With every mushroom you see in the supermarket being handpicked or hand cut before being placed into a punnet or box, Chris describes their labour costs as one of the highest in the horticulture industry.

“The labour cost in Australia is upwards of 30 to 35 per cent for mushroom farms,” he explains.

“Mushrooms can be a volatile pricing environment with fewer farms than there were 20 years ago and much bigger.

“There were about 140 odd farms 20 years-ago, there’s about 40 now.”

“As the case with all markets, when you have a concentrated supplier base any difference in their production can generate disproportionally large swings in supply and demand and therefore price.

Mushrooms in Australia can now be grown year-round thanks to farming in a controlled environment.

“Pretty much every mushroom farm in Australia is picking 365 days a year, but there’s a season in the sense that the winter months are close to it’s natural growing environment; so you spend a lot less energy to maintain the climate,” Chris says.

In the wild you’ll find edible mushrooms, and their poisonous cousins, thriving in our lush rainforests. With the paddock-to-plate trend rising, mushroom foraging tours are now popular among foodies and high-profile chefs who enjoy the educational and tasty experience. Chris and his team at The Organic Mushroom Farm hold foraging tours and insist that wild mushroom foraging should only be done with a professional; with fatal varietys easily confused with edible fungi.

Baking with Mushrooms

Mushrooms ‘meaty’ type texture and umami flavour profile are perfect as a meat replacement or to bulk out meat in pies and pasties.

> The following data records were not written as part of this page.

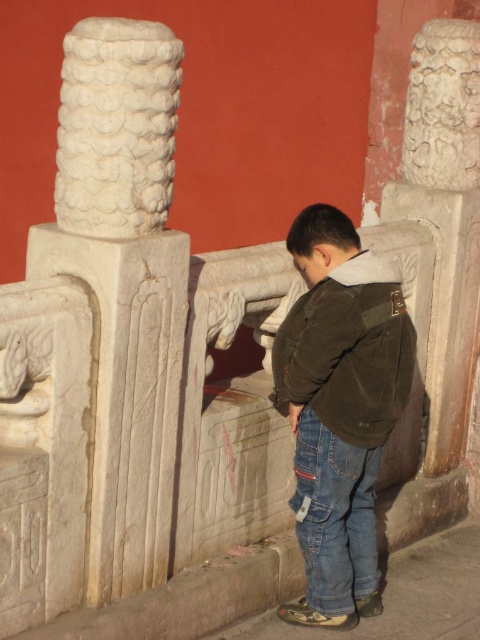 You are an architect assessing the proportions of the white stone column at upper left and the brown corduroy jacket at center in the image. Which object has a smaller width?

The white stone column at upper left has a lesser width compared to the brown corduroy jacket at center.

You are a tour guide explaining the historical site to visitors. You want to ensure visitors can touch both the dark brown corduroy jacket at center and the white stone column at center during the tour. Is there enough space between them for a visitor to comfortably reach both without moving their position?

The distance between the dark brown corduroy jacket at center and the white stone column at center is 26.17 inches. Since this allows visitors to comfortably reach both items from their current position, there is sufficient space.

Consider the image. You are a fashion designer observing a model wearing a brown corduroy jacket at center and blue denim jeans at lower center. Which clothing item is more to the right?

The brown corduroy jacket at center is positioned on the right side of the blue denim jeans at lower center, so it is more to the right.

Don’t wash mushrooms; simply wipe the dirt from them with a clean cloth and store mushrooms in a brown paper bag; never in a plastic bag.

“Create your own natural umami paste by cooking mushrooms until the juice fills the cup of the mushroom, pour into a jar and store in the fridge for a few days and cook it down to a reduction to use in dishes for a strong mushroom flavour,” Chris says.

“Grill mushrooms with the gills up so the water from the mushrooms rises and pools in the gills, ensure when it’s lifted out of the pan that the ‘juice’ remains.”